Lean UX Front Cover

Lean UX

  • Length: 152 pages
  • Edition: 1
  • Publisher:
  • Publication Date: 2013-03-08
  • ISBN-10: 1449311652
  • ISBN-13: 9781449311650
  • Sales Rank: #144908 (See Top 100 Books)
Description

The Lean UX approach to interaction design is tailor-made for today’s web-driven reality. In this insightful book, leading advocate Jeff Gothelf teaches you valuable Lean UX principles, tactics, and techniques from the ground up—how to rapidly experiment with design ideas, validate them with real users, and continually adjust your design based on what you learn.

Inspired by Lean and Agile development theories, Lean UX lets you focus on the actual experience being designed, rather than deliverables. This book shows you how to collaborate closely with other members of the product team, and gather feedback early and often. You’ll learn how to drive the design in short, iterative cycles to assess what works best for the business and the user. Lean UX shows you how to make this change—for the better.

  • Frame a vision of the problem you’re solving and focus your team on the right outcomes
  • Bring the designers’ toolkit to the rest of your product team
  • Share your insights with your team much earlier in the process
  • Create Minimum Viable Products to determine which ideas are valid
  • Incorporate the voice of the customer throughout the project cycle
  • Make your team more productive: combine Lean UX with Agile’s Scrum framework
  • Understand the organizational shifts necessary to integrate Lean UX

Jeff Gothelf on How to Do Lean UX in 5 Easy Steps

  1. Solve problems together: Ensure that every member of your team is present during brainstorming for new projects. Give your teams problems to solve, not solutions to implement. The outcome will be a far more efficient and productive team creating higher quality products and experiences.
  2. Sketch: Introduce the team to sketching in order to help them visualize their ideas and come to a consensus.
  3. Prototype: Get to a product experience as quickly as possible. Use prototypes of varying fidelities to get a sense of what your product’s experience will be and validate that with customers to ensure you’re headed down the right path.
  4. Pair your developers and designers: Have developers and designers pair up to create the user interfaces.
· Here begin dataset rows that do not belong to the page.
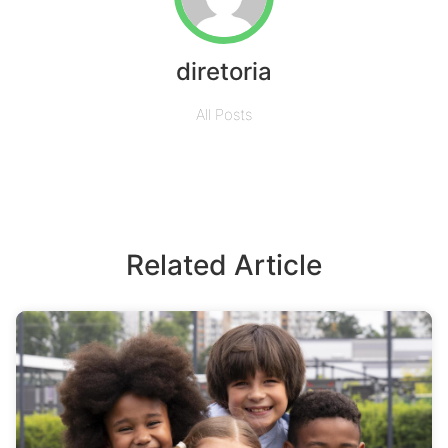
diretoria
All Posts
Related Article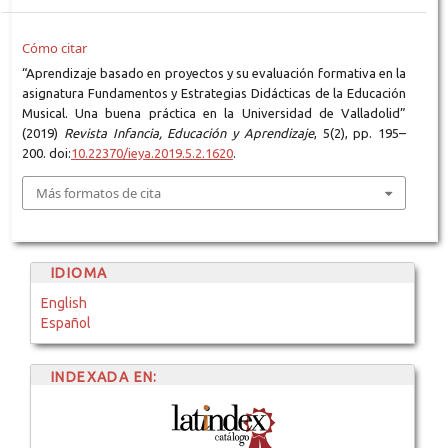
Cómo citar
“Aprendizaje basado en proyectos y su evaluación formativa en la
asignatura Fundamentos y Estrategias Didácticas de la Educación
Musical. Una buena práctica en la Universidad de Valladolid”
(2019)
Revista Infancia, Educación y Aprendizaje
, 5(2), pp. 195–
200. doi:
10.22370/ieya.2019.5.2.1620
.
Más formatos de cita
IDIOMA
English
Español
INDEXADA EN:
Each will learn from the other and build the trust necessary for greater team collaboration and productivity.
  5. Create a style guide: Codify your design elements in pattern libraries and code repositories so creating new pages and workflows in your product is as easy as picking the pieces from the style guide. It also allows the team to quickly piece together experiences for prototypes and empowers your developers to build interfaces without constant review with the UX designer.